#### WHAT NEEDS TO BE DONE:
Starting at the line below with "Products (649, 99)" and stopping at the line with "Webinar: Diseñando en", please print each line exactly, those two included, and skip every picture.

#### THE DATA:
————————

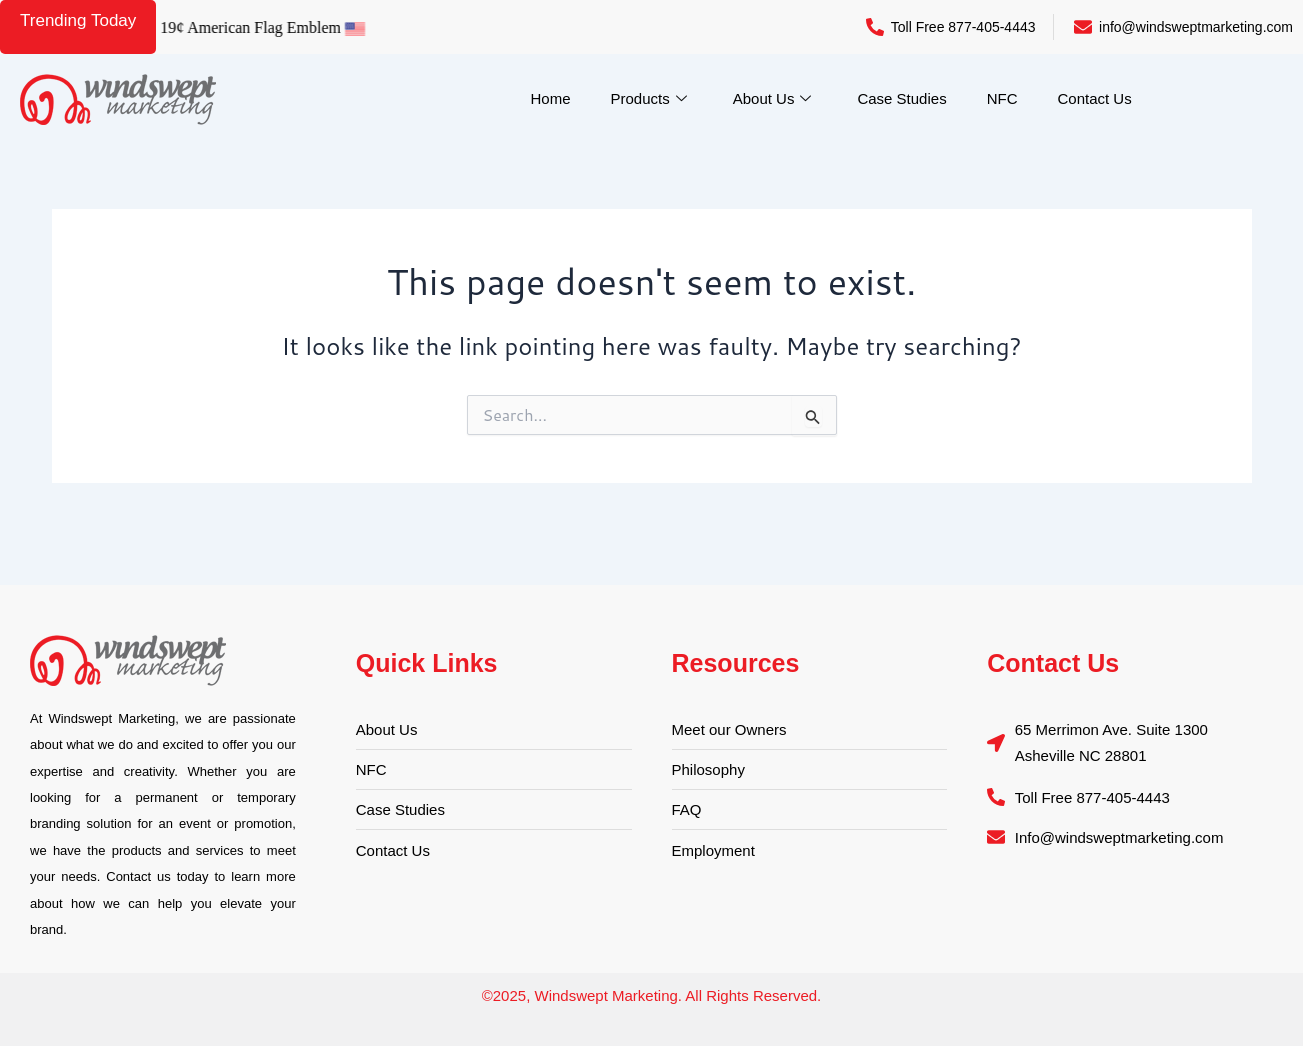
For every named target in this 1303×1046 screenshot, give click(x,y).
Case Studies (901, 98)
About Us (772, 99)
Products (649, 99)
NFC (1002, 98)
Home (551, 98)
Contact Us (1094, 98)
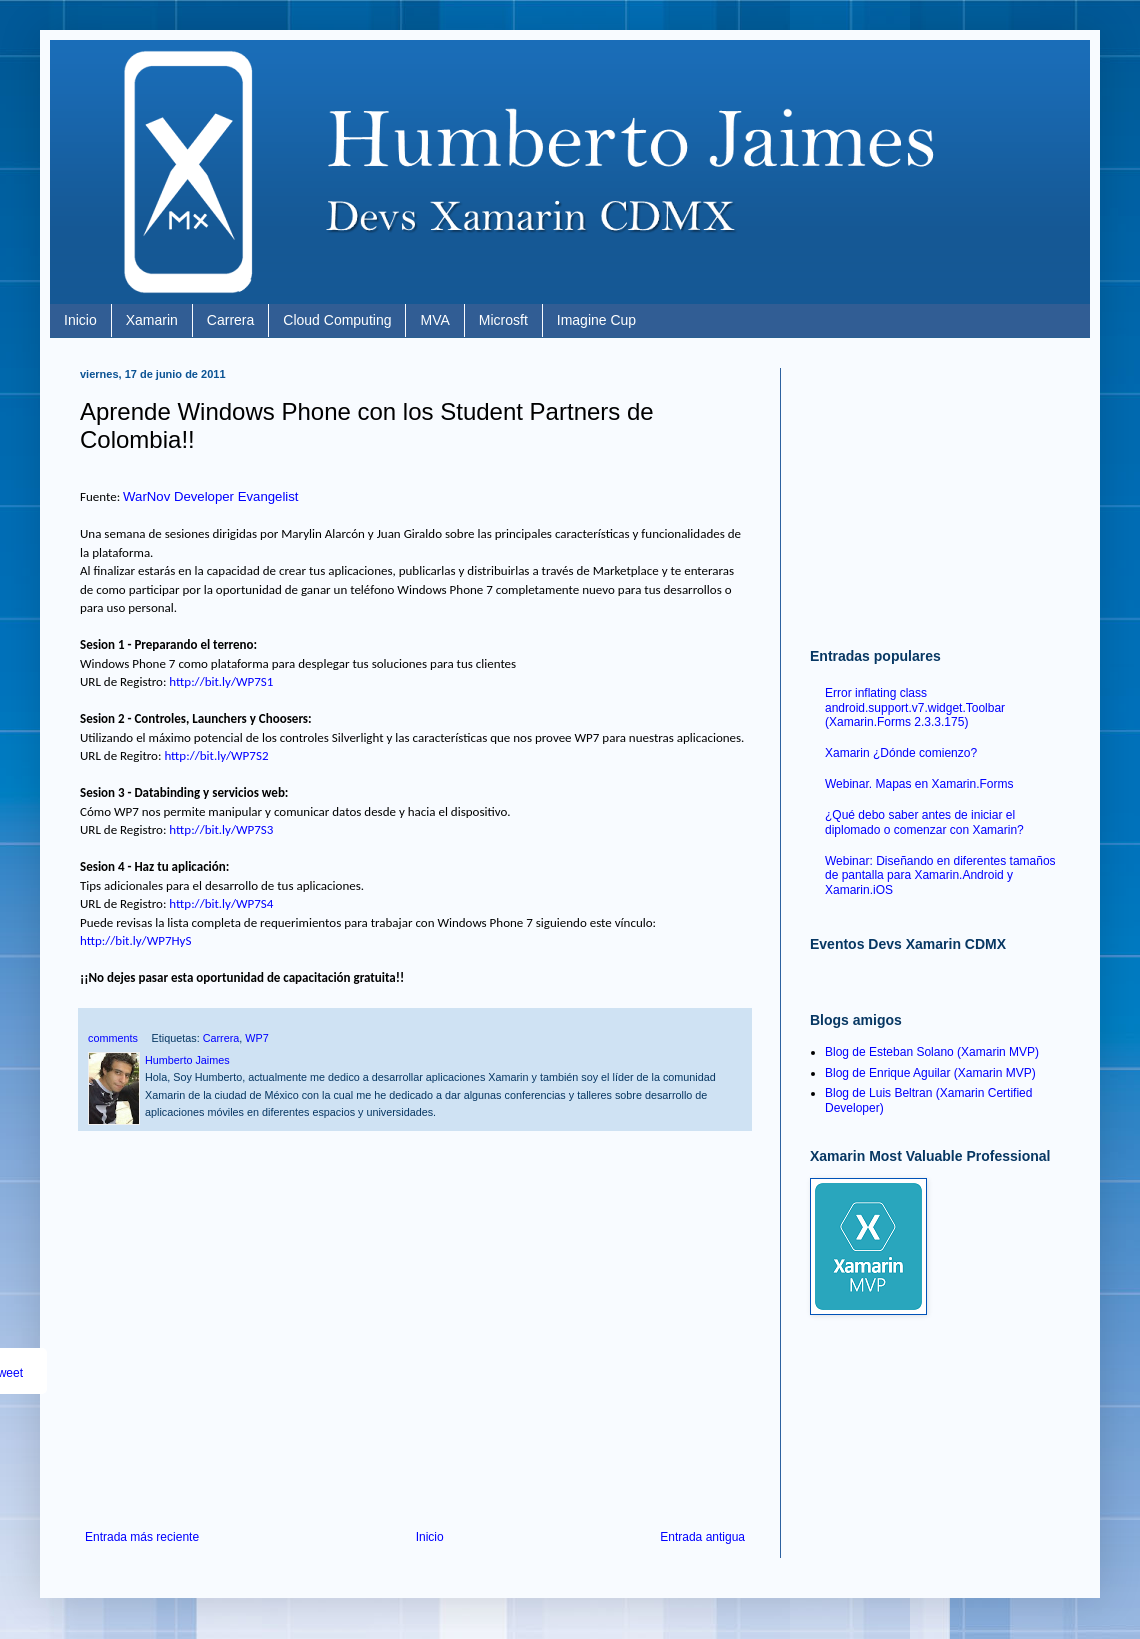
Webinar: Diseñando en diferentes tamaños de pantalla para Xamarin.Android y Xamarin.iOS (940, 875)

————————

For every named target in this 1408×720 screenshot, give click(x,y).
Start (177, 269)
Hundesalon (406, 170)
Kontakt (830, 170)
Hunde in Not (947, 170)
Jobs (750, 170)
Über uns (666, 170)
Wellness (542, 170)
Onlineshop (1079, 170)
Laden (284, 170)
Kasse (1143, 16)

————————

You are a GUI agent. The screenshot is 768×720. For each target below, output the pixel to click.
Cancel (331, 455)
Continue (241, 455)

————————

#### EXERCISE SOLUTION:
Products (649, 99)
NFC (1002, 98)
Home (551, 98)
Contact Us (1094, 98)
Webinar: Diseñando en diferentes tamaños de pantalla para Xamarin.Android y Xamarin.iOS (940, 875)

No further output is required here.